[206] La Belle Dame sans Merci, a poem translated from the French originally written by 'Maister Aleyn,' chief secretary to the King of France. Certainly not by Chaucer; for Alain Chartier, the author of the original French poem, was only about four years old when Chaucer died. Moreover, it is now known that the author of the English poem was Sir Richard Ros. See p. [35], note 2.
[207] All in Caxton's edition of the Minor Poems, described above, p. 27.
[208] Both in the small quarto volume described above, p. 27.
[209] Speght added three more pieces, but they are also found in ed. 1550 and ed. 1542, at the end of the Table of Contents; see below, p. 45, nos. 66-8.
[210] Jack Upland is in prose, and in the form of a succession of questions directed against the friars.
[211] I have often made use of a handy edition with the following titlepage: 'The Poetical Works of Geoffrey Chaucer, with an Essay on his Language and Versification and an Introductory Discourse, together with Notes and a Glossary.

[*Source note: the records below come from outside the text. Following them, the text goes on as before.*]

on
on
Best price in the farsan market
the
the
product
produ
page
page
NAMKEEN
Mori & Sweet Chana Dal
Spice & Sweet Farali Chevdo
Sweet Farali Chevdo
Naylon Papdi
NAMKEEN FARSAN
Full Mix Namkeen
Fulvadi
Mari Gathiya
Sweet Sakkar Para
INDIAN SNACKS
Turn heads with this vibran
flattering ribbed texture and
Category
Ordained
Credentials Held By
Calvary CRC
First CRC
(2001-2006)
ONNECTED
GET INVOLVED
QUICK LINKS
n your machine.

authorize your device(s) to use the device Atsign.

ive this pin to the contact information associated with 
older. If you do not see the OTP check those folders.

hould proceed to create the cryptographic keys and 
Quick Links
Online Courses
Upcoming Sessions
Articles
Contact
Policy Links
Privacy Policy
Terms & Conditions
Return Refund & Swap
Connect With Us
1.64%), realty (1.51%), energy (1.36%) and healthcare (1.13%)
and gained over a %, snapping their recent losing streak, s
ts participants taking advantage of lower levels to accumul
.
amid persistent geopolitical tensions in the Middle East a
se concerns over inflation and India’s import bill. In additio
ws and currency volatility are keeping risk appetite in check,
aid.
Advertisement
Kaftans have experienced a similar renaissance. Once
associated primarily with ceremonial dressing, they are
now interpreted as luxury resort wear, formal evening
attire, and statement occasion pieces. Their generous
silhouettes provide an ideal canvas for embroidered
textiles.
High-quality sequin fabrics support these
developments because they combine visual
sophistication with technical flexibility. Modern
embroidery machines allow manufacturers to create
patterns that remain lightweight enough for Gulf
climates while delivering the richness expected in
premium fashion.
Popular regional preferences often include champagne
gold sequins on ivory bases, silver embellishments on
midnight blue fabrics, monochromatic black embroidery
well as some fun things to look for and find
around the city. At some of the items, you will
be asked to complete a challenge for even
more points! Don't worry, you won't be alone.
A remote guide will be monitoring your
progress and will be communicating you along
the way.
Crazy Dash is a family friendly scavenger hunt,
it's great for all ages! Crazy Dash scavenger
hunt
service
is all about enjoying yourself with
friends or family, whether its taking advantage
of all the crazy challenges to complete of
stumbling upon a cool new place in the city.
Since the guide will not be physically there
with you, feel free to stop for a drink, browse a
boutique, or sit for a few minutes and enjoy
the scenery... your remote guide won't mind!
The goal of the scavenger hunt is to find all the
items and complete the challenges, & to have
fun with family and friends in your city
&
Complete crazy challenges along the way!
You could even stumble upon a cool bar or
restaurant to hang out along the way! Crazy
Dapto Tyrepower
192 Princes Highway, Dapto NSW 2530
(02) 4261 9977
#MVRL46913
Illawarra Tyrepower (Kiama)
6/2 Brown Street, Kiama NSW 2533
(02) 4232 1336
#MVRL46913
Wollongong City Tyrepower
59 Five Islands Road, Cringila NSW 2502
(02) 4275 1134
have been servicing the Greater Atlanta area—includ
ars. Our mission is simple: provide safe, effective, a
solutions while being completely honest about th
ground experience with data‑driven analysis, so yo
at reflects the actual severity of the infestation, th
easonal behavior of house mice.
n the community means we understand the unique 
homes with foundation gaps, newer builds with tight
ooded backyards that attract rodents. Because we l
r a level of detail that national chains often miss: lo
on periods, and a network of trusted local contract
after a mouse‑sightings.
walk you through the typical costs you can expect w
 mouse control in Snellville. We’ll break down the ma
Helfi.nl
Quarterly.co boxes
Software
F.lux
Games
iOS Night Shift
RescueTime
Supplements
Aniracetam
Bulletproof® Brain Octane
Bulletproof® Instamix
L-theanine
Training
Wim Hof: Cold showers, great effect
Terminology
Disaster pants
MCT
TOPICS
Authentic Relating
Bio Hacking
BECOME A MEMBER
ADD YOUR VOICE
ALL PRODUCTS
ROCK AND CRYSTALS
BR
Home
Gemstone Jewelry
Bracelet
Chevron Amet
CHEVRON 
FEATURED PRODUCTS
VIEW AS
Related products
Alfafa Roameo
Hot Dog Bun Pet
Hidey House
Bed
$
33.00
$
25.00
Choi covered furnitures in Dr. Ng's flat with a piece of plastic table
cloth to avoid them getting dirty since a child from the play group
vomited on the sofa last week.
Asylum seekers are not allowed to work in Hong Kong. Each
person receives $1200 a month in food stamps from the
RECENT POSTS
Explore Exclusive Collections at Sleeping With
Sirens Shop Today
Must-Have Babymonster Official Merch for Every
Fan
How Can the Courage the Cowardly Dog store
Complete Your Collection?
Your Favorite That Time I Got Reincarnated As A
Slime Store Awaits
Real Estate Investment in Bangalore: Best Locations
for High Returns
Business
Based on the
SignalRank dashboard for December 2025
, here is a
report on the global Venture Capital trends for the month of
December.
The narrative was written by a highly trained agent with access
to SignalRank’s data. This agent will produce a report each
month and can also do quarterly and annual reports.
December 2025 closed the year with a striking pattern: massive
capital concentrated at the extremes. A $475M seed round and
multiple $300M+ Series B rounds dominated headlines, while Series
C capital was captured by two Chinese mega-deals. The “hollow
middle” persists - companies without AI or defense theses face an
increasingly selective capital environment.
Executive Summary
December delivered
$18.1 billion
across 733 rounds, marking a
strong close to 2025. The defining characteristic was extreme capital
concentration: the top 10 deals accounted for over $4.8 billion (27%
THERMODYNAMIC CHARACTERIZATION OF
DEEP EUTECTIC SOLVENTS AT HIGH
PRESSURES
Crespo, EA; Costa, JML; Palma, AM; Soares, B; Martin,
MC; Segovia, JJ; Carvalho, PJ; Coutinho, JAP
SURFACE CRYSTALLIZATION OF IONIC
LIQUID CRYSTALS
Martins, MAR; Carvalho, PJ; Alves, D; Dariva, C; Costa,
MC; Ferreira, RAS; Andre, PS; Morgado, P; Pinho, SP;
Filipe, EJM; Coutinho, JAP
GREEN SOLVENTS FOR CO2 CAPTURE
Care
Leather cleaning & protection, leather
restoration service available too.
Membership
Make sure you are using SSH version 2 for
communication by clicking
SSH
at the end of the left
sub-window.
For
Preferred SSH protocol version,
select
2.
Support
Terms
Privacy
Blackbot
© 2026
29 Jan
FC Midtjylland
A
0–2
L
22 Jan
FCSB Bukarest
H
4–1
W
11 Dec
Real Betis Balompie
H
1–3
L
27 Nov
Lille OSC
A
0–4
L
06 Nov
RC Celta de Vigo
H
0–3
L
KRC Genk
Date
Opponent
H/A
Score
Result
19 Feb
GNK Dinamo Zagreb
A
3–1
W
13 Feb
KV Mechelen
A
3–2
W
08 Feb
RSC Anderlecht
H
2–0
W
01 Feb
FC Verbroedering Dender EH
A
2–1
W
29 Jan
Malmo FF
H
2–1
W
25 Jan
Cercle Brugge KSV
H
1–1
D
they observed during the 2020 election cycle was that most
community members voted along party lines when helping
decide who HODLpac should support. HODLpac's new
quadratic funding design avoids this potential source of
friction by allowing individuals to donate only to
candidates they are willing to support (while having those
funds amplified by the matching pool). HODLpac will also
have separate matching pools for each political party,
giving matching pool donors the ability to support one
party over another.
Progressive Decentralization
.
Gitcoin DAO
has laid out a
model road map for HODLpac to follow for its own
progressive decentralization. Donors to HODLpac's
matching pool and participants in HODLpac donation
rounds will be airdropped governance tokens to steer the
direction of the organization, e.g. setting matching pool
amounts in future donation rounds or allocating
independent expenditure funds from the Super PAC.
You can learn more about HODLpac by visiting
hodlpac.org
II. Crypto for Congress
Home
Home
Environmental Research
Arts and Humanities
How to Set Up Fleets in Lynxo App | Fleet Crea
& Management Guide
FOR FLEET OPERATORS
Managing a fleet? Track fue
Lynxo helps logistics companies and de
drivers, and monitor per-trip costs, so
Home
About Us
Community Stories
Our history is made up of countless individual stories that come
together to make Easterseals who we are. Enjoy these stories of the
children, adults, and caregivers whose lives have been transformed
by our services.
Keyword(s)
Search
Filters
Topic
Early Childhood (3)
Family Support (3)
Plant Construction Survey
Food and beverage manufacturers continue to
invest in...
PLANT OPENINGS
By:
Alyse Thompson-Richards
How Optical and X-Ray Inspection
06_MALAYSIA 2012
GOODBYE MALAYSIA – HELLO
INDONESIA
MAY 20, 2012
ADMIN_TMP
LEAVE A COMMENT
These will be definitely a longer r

By Thomas Tyrwhitt. London, Edward Moxon, Dover Street, 1855.' I cannot but think that this title-page may have misled others, as it for a long time misled myself. As a fact, Tyrwhitt never edited anything beyond the Canterbury Tales, though he has left us some useful notes upon the Minor Poems, and his Glossary covers the whole ground. The Minor Poems in this edition are merely reprinted from the black-letter editions.
[212] Probably copies slightly differ. The book described by me is a copy in my own possession, somewhat torn at the beginning, and imperfect at the end. But the three missing leaves only refer to Lydgate's Storie of Thebes.
[213] I print in italics the names of the pieces which I reject as spurious. In the case of The Romaunt of the Rose, the first 1705 lines are genuine; but the rest, which is spurious, is more than three-fourths of the whole. See p. [1] above.
[214] I. e. the folios are misnumbered. Piece 8 begins with fol. ccxliiii, which is followed by ccxlvj (sic), ccxli (sic), ccxli (repeated), ccxlii, and ccxliii; which brings us to 'ccxliiii' over again.
[215] Marked Fol. cclxxvj by mistake.